DATA TO USE START

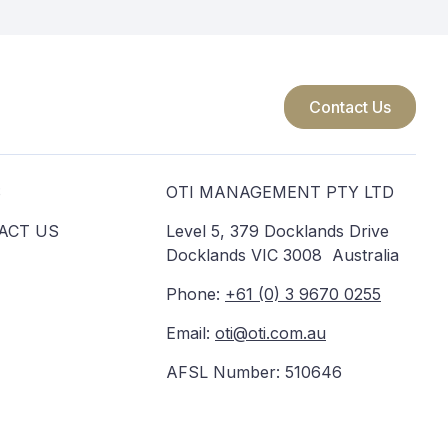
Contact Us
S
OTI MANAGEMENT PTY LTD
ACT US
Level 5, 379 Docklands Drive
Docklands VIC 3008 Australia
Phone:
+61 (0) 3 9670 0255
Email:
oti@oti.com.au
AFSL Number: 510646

DATA TO USE END

EXERCISE PROMPT
The records above should be reproduced exactly, with the pictures omitted.

TASK RESPONSE
Contact Us
S
OTI MANAGEMENT PTY LTD
ACT US
Level 5, 379 Docklands Drive
Docklands VIC 3008 Australia
Phone:
+61 (0) 3 9670 0255
Email:
oti@oti.com.au
AFSL Number: 510646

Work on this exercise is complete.